The FDA issued a complete response letter to the biologics license application (BLA) for Abicipar pegol, a novel, investigational DARPin therapy for patients with wet AMD.
“The rate of intraocular inflammation observed following administration of Abicipar pegol 2mg/0.05 mL results in an unfavorable benefit-risk ratio in the treatment of neovascular (wet) age-related macular degeneration (AMD),” according to the FDA.
AbbVie, which finalized its $63 billion acquisition of Allergan in May, said it plans to meet with the FDA to discuss their comments and determine next steps.
“We continue to believe in the need for treatment options that provide patients with reliable vision gains and less frequent dosing for the treatment of nAMD,” Michael R. Robinson, MD, Vice President, Global Therapeutic Area Head, Ophthalmology, AbbVie, said in a company news release. “We are committed to working with the FDA to determine the appropriate next steps for Abicipar pegol.”

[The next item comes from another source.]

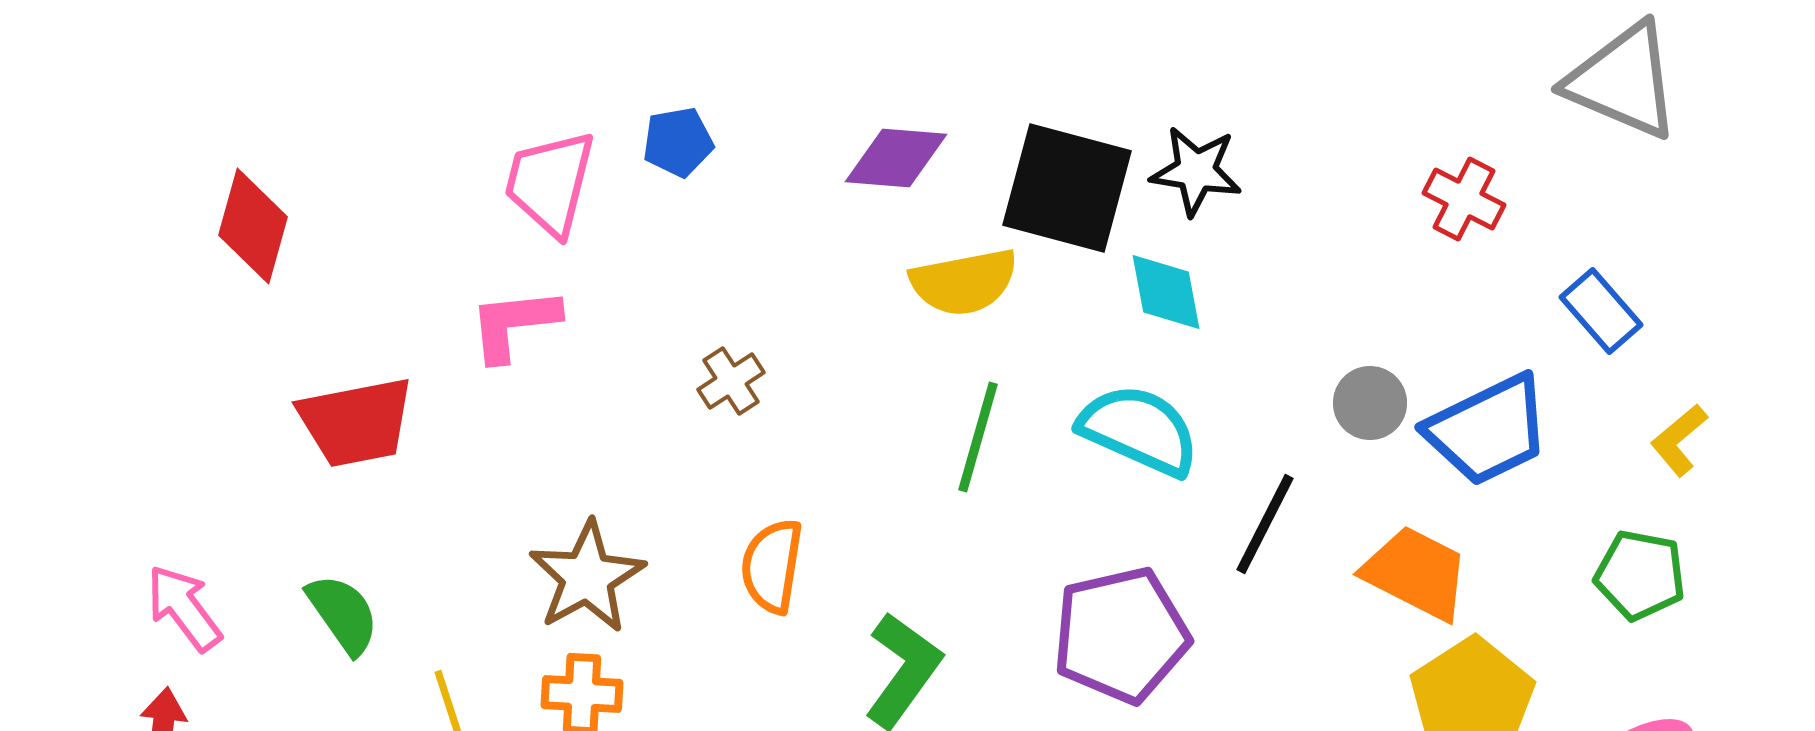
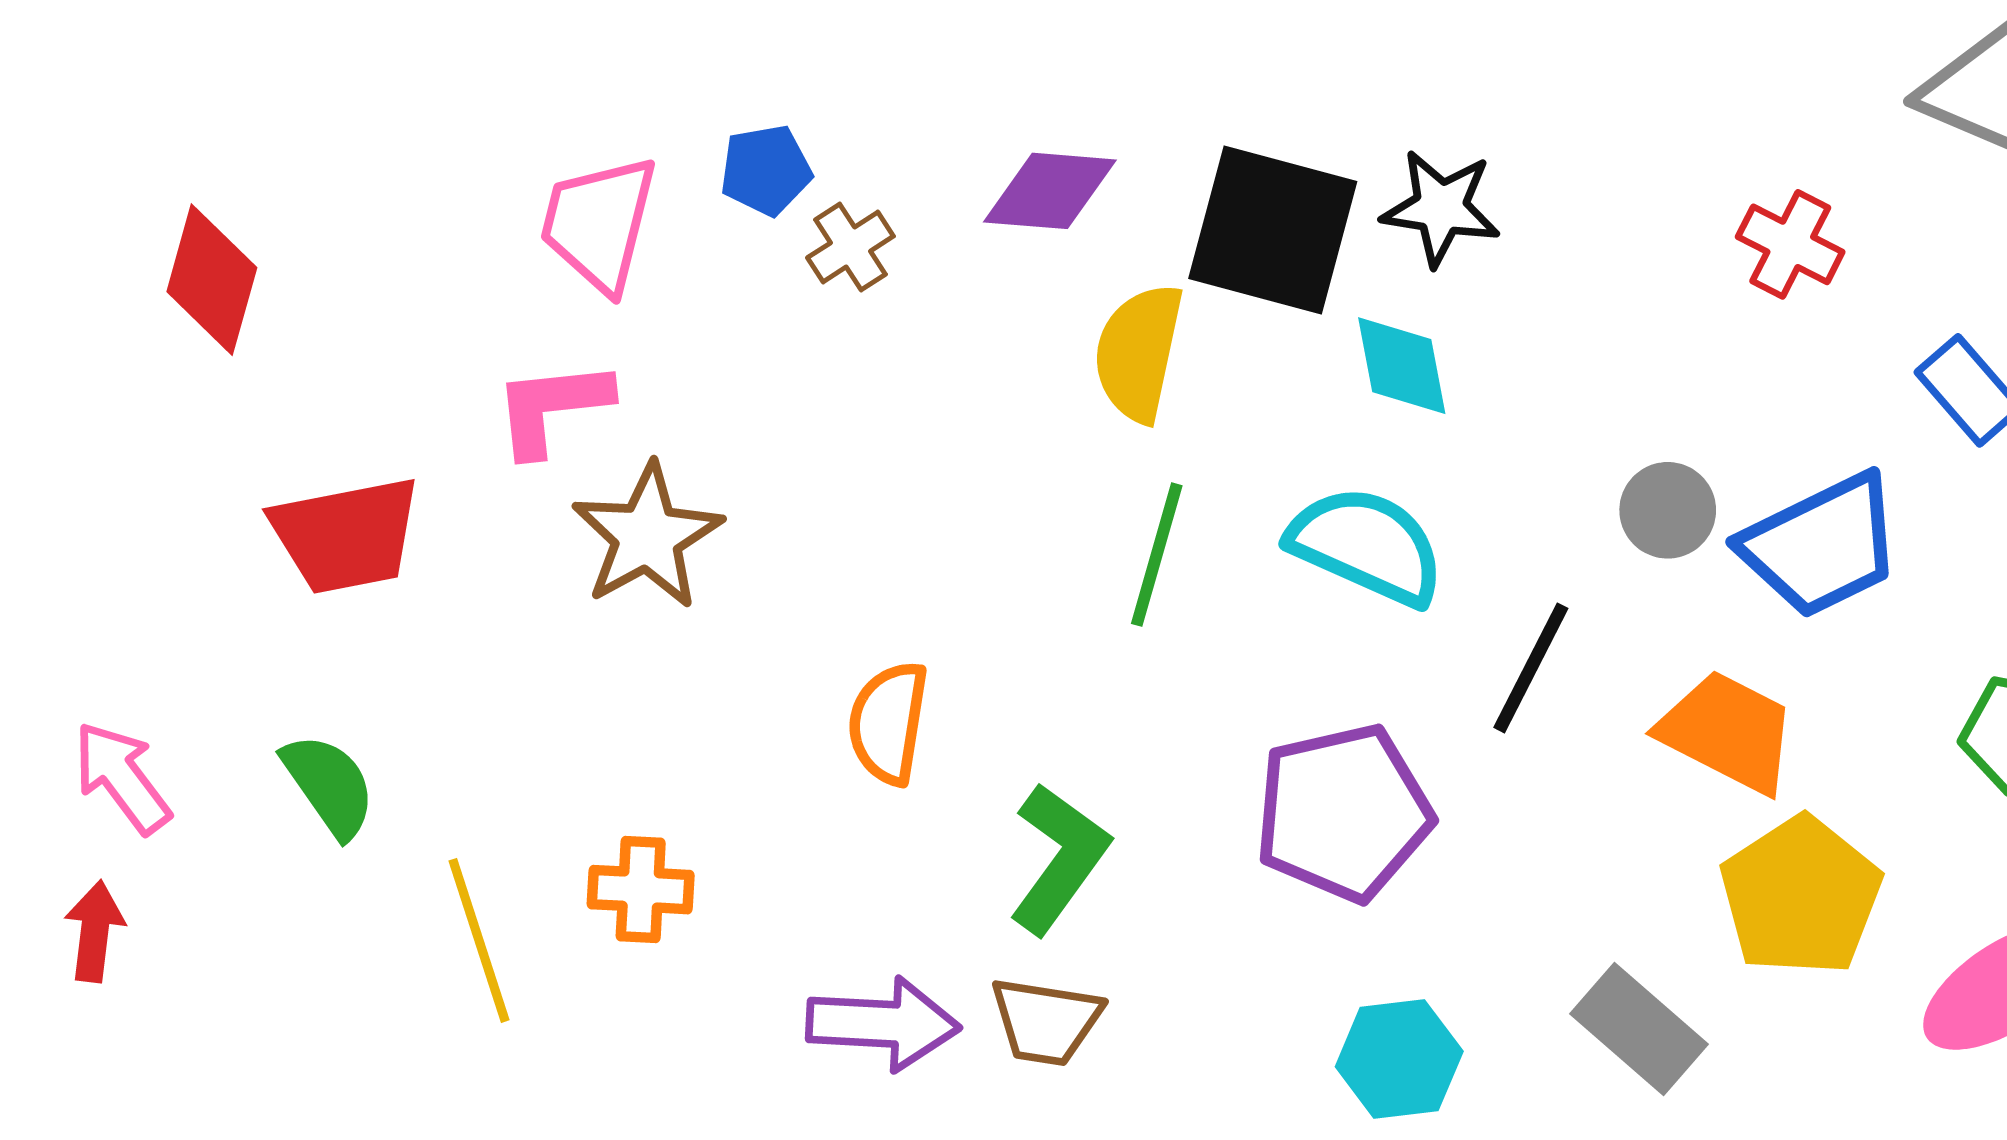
yellow semicircle: (964, 282) -> (1139, 353), turned 113
brown cross: (731, 381) -> (850, 247), moved
brown star: (587, 577) -> (647, 536), moved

In May, a pair of phase 3 studies (CEDAR and SEQUOIA) indicated that abicipar pegol was noninferior to ranibizumab (Lucentis) for achieving stable vision in people with wet AMD. Abicipar demonstrated similar efficacy after six or eight injections, compared with 13 Lucentis injections in the first year. However, the trials also showed it has more side effects than ranibizumab. Medication-related adverse events were more frequent in the abicipar groups (16.8% in the abicipar 2 mg every 8 weeks groups; and 20.4% in the abicipar 2 mg every 12 weeks group) than in the ranibizumab group (4.5% in the 0.5 mg every 4 weeks) because of the occurrence of intraocular inflammation.